New Police Training Academy Campus
The City opened a new, modernized Police Training Academy Campus designed to support advanced training methods, de-escalation practices, community engagement, and 21st-century policing. The new campus strengthens Long Beach’s ability to train officers at scale while preparing them to serve with professionalism, accountability, and care.
Safer Streets and Stronger Results
The City’s public safety strategy is delivering measurable results. In 2025, Long Beach saw a 26% reduction in homicides and a 36% reduction in shootings year-over-year.

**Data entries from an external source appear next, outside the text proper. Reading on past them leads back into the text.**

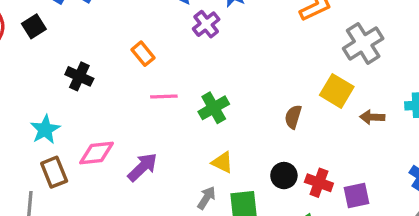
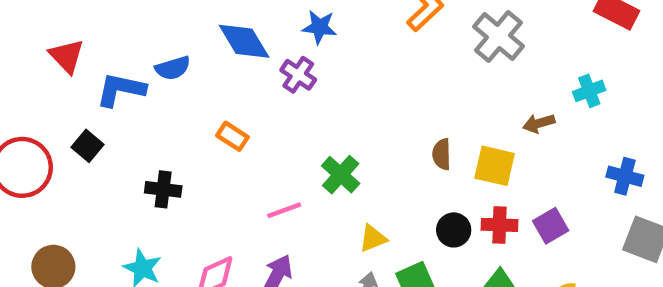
yellow square: (337, 91) -> (495, 166), moved
pink line: (164, 97) -> (284, 210), moved
yellow triangle: (222, 162) -> (373, 238), turned -30

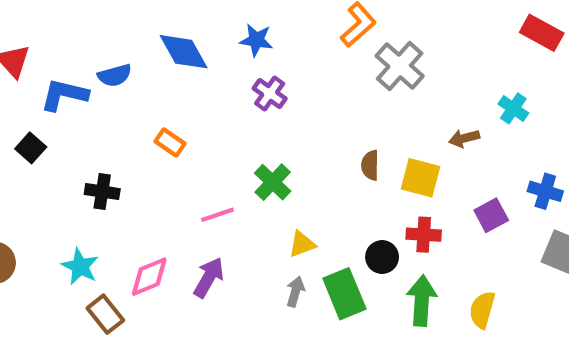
gray cross: (498, 36) -> (400, 66), moved
purple cross: (298, 75) -> (270, 93), moved
cyan cross: (589, 91) -> (513, 108), turned -36
purple square: (551, 226) -> (491, 215), moved
black circle: (454, 230) -> (382, 257), moved

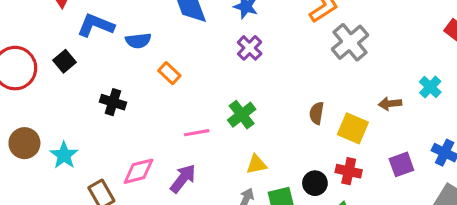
blue semicircle: (115, 75) -> (138, 41), moved
cyan star: (80, 267) -> (64, 155), moved

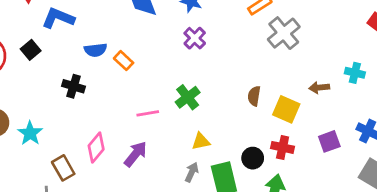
blue semicircle: (138, 41) -> (96, 50), moved
cyan cross: (430, 87) -> (355, 73), turned -30
pink diamond: (138, 171) -> (96, 147), turned -36

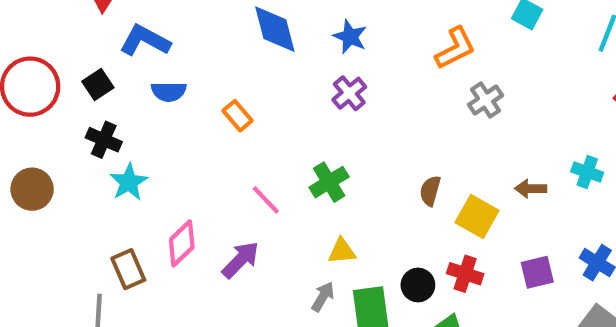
gray cross: (284, 33) -> (486, 100), size x0.7
blue semicircle: (96, 50) -> (169, 92), moved
black cross: (74, 86) -> (104, 140), moved
pink line: (148, 113) -> (266, 200), turned 50
cyan star: (30, 133) -> (129, 182), moved

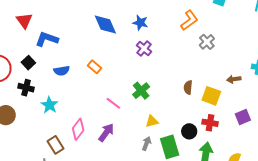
blue semicircle: (169, 92) -> (62, 71), moved
black cross: (104, 140) -> (26, 88), moved

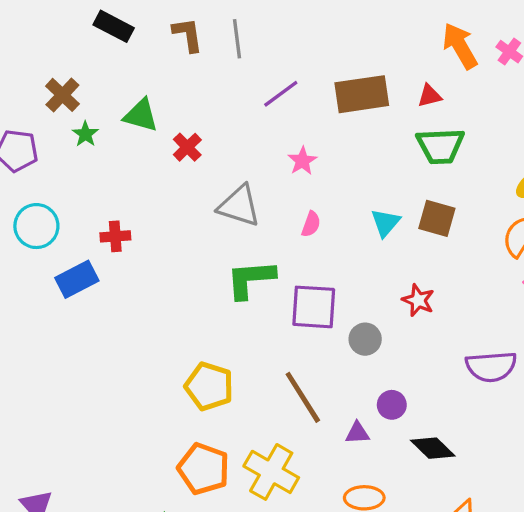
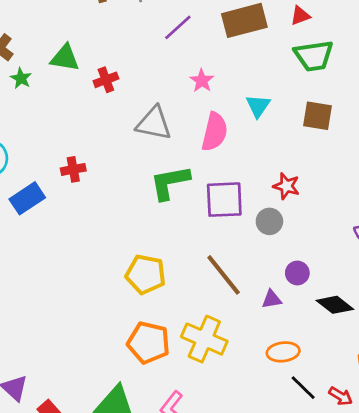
red cross: (187, 147) -> (106, 80), turned 30
cyan triangle: (385, 223) -> (258, 106), moved
pink semicircle: (311, 224) -> (215, 132), size x1.8
red cross: (115, 236) -> (73, 169), moved
red star: (418, 300) -> (286, 186), moved

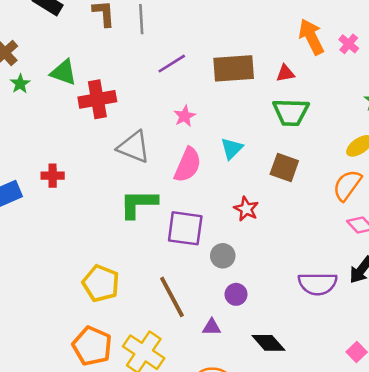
red cross: (106, 80) -> (97, 99), size x1.6
red star: (286, 186) -> (246, 209), moved
purple circle: (297, 273) -> (236, 294), moved

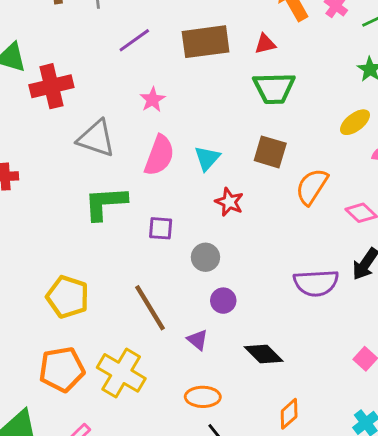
cyan triangle: (232, 148) -> (207, 158), moved
orange semicircle: (347, 185) -> (312, 187), moved
purple square: (185, 228) -> (161, 228), size x0.6
purple triangle: (212, 327) -> (198, 340), turned 42
orange pentagon: (92, 346) -> (62, 369), turned -30

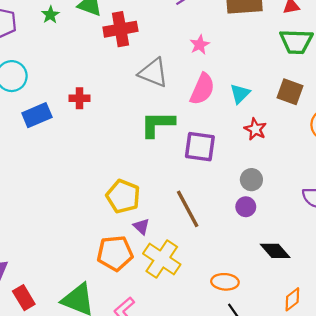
purple square: (161, 228) -> (200, 147), size x1.6
gray circle: (205, 257) -> (251, 180), moved
purple triangle: (198, 340) -> (141, 226), moved

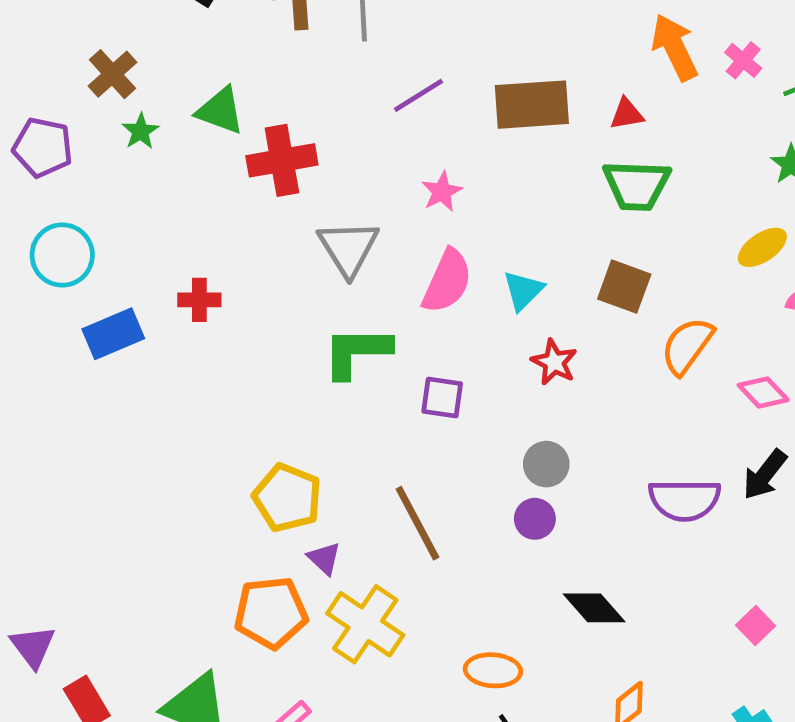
gray triangle: (153, 73) -> (348, 248), turned 36
purple square: (200, 147) -> (442, 398), size x0.7

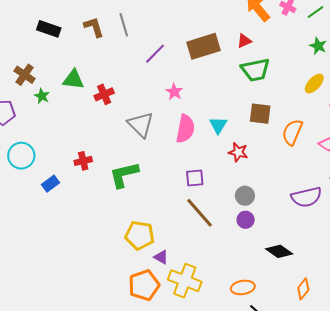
red cross: (282, 160) -> (104, 94), size x0.7
blue rectangle: (113, 334) -> (50, 184), size x0.7
green L-shape: (357, 352) -> (124, 175), moved
brown line: (417, 523) -> (199, 213), moved

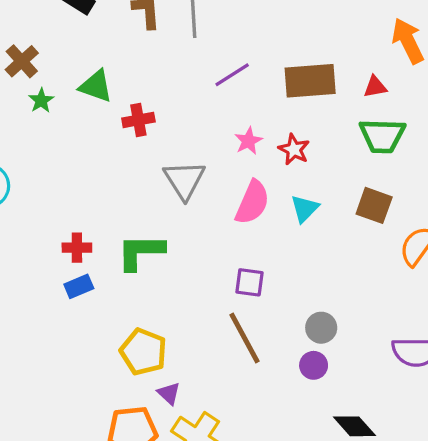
red star: (238, 152) -> (294, 149), moved
red cross: (83, 161) -> (77, 248), moved
blue rectangle: (50, 184) -> (79, 286), moved

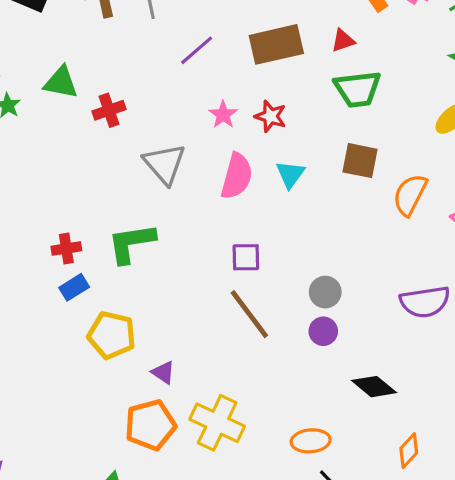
yellow pentagon: (143, 352) -> (112, 335), moved
purple triangle: (169, 393) -> (163, 372), moved

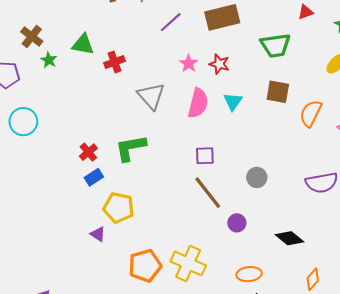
red triangle: (343, 41) -> (306, 12), moved
red cross: (66, 249) -> (88, 152), turned -30
purple circle: (323, 331) -> (237, 223), moved
purple triangle: (163, 372) -> (98, 234), moved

Shootings were down 52% compared to 2021. Burglaries dropped 40%, with residential burglaries down 21% and commercial burglaries down 50%. Long Beach also ended 2025 with zero officer-involved shootings.
To improve transparency and keep residents informed, the City also launched a new public Crime Dashboard.
Fire Department Response and Rescue Capacity
The Long Beach Fire Department has made major investments to strengthen emergency medical and fire response citywide. The Department has prioritized proactive hiring ahead of retirements, expanded paramedic capacity, and increased rescue resources on the street to the highest level in city history.
Key improvements include the addition of full-time Paramedic Rescue 2, peak load Rescue 13, and the Paramedic Assessment Unit at Fire Engine 11. These investments build on expanded peak load staffing and larger fire academy classes, improving emergency response during high-demand periods and ensuring adequate coverage across the city.
Roadmap to Downtown Recovery
Mayor Rex Richardson launched the Roadmap to Downtown Recovery in 2024 as a signature initiative to strengthen public safety, economic vitality, and quality of life in the Downtown core. The initiative includes expanded foot patrols and Neighborhood Safety Bike Teams, targeted outreach and resolution of encampments with coordinated supportive services, enhanced mental health crisis response, and investments in small business support, storefront improvements, affordable housing, lighting, and streetscape upgrades.
By aligning public safety with economic development and neighborhood revitalization, the Roadmap is helping create a cleaner, safer, and more welcoming Downtown for residents, workers, businesses, and visitors.
Safety, Trust, and Belonging for Every Resident
Long Beach’s public safety vision also includes protecting community trust and ensuring residents can access services without fear. That includes supporting immigrant communities, advancing culturally competent outreach, and affirming the safety and dignity of LGBTQ+ residents. Public safety in Long Beach means building a city where every person feels seen, respected, and protected.